**Task brief**
From the data that follows, report how many lines hold the string "المحتوى", giving only the number.

Start of Block

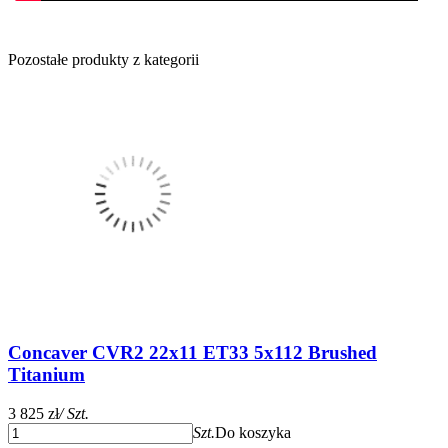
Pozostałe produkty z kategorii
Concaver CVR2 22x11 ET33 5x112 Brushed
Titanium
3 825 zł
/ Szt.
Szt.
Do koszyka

End of Block
Start of Block

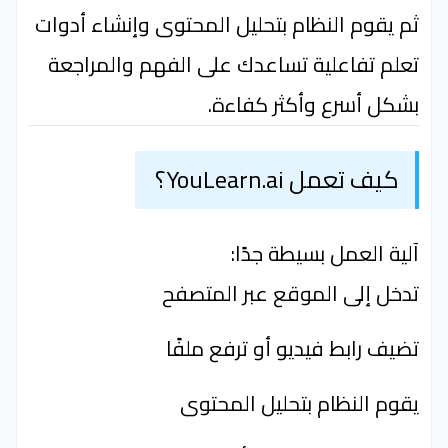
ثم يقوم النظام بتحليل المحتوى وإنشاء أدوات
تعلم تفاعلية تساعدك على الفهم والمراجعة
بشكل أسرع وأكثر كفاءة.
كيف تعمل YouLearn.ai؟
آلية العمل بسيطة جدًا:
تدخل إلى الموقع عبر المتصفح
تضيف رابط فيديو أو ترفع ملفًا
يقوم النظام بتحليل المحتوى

End of Block
Start of Block

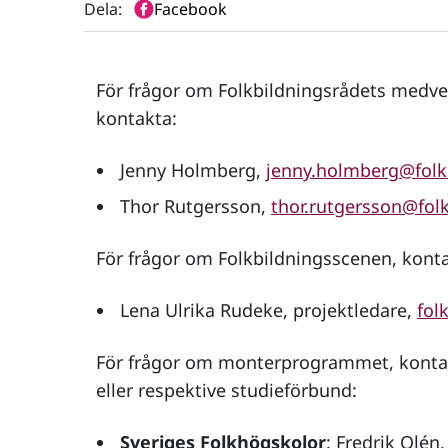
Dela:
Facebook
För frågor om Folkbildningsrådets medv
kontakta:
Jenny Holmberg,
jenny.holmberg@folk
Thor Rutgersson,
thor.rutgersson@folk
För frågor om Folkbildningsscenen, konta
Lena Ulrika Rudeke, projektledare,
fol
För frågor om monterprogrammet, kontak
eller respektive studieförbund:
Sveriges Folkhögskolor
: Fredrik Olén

End of Block

**Written response**
2